Thursday 12 June 2014

Asteroid 2014 KQ84 passes the Earth.

Asteroid 2014 KQ84 passed by the Earth at a distance of 3 309 000 km (8.61 times the average distance between the Earth and the Moon), slightly before 8.45 am GMT on Thursday 5 June 2013. There was no danger of the asteroid hitting us, though had it done son it would have presented no threat. 2014 KQ84 has an estimated equivalent diameter of 8-27 m (i.e. it is estimated that a spherical object with the same volume would be 8-27 m in diameter), and an object of this size would be expected to break up in the atmosphere between 36 and 15 km above the ground, with only fragmentary material reaching the Earth's surface.

The calculated orbit of 2014 KQ84. JPL Small Body Database Browser.

2014 KQ84 was discovered on 30 May 2014 (six days before its closest approach to the Earth) by the University of Arizona's Mt. Lemmon Survey at the Steward Observatory on Mount Lemmon in the Catalina Mountains north of Tucson.. The designation 2014 KQ84 implies that it was the 2217th asteroid (asteroid Q84) discovered in the second half of May 2014 (period 2014 K).

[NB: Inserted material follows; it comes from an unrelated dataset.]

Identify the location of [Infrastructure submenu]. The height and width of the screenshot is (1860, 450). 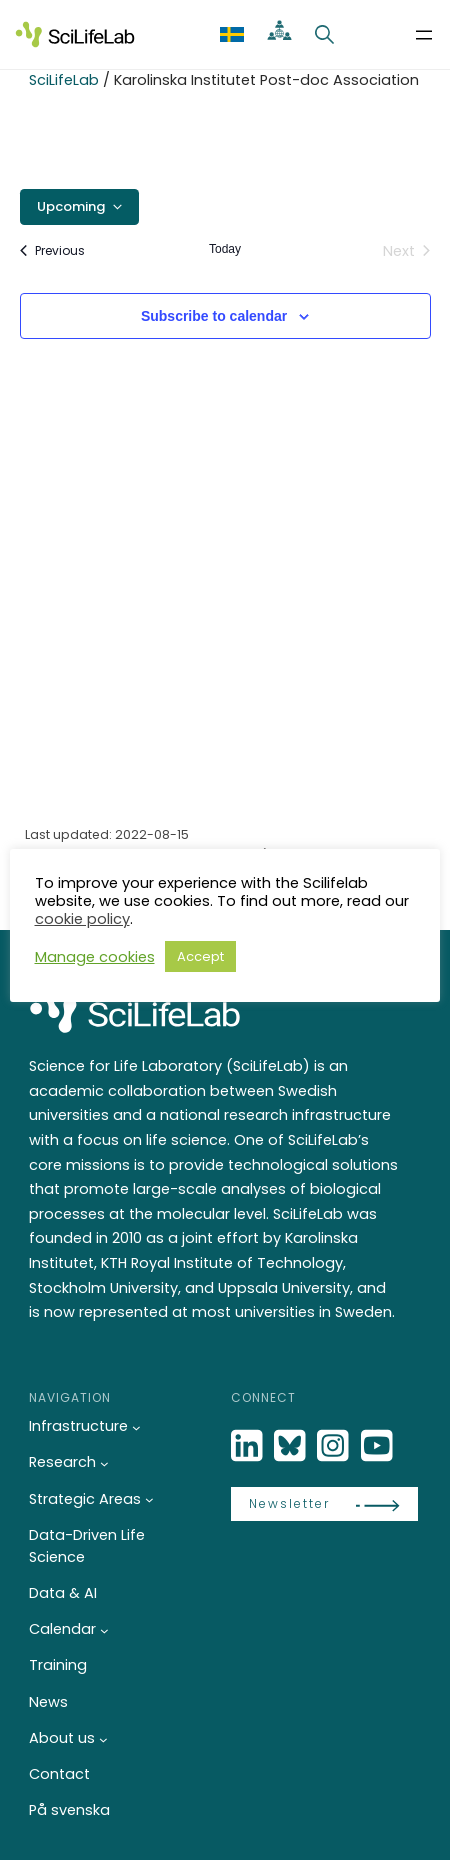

While 2014 KQ84 occasionally comes near to the Earth, it does not actually cross our orbital path. It has an elliptical 607 day orbit, that takes it from 1.04 AU from the Sun (1.04 times the distance at which the Earth orbits the Sun), slightly outside our orbit, to 1.77 AU from the Sun, (1.77 times the distance at which the Earth orbits the Sun, slightly more than the distance at which the planet Mars orbits the Sun). As a Near Earth Object that remains strictly outside the orbit of the Earth it is classed as an Amor Family Asteroid.